Jerry Sanders was a salesman at Fairchild Semiconductor in the 1960s, eventually rising to Group Director of Marketing Worldwide. Jerry was known for his style and flair. He later co-founded Advanced Micro Devices and took his trademark style into his position as its CEO.

He attended the University of Illinois at Urbana-Champaign on a competitively won academic scholarship from the George Pullman Education Foundation, graduating with his bachelor’s degree in electrical engineering in 1958, and then went to work for the Douglas Aircraft Company. One year later, he moved to Motorola, then to Fairchild Semiconductor.
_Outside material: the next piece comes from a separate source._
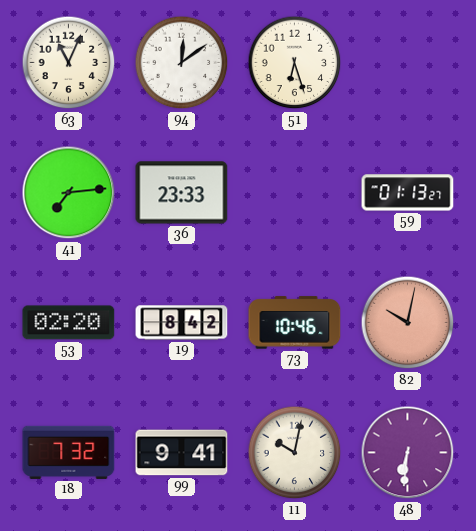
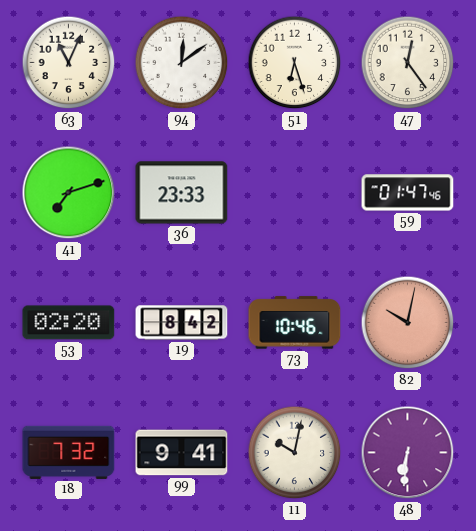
47: none -> 12:24
41: 7:14 -> 7:12
59: 01:13 -> 01:47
In 1969, following clashes with a new more conservative management, Sanders left Fairchild and led a group of current and former Fairchild colleagues to start a new company, AMD, as chairman, president and CEO.

Sanders gave the company a strong sales and marketing orientation, so that it was successful even though it often lagged its competitor’s in technology and manufacturing. He shared the success of the company with the employees, usually coincident with sales-oriented growth targets.

In 1976, he was responsible for a licensing deal with Intel that made AMD a second source for the Intel x86 microprocessor family a deal that eventually made the company the only real competitor to Intel.

Sanders created Advanced Micro Devices; his personality was the company’s personality — colorful, brash, perhaps a little too “Hollywood” for some. Sanders also co founded several prominent industry groups including the Semiconductor Industry Association, the Santa Clara Manufacturing Group, the Semiconductor Research Corporation, SEMATECH, and the Microelectronics and Computer Technology Corporation. He is widely regarded as one of the architects of Silicon Valley and its unique culture.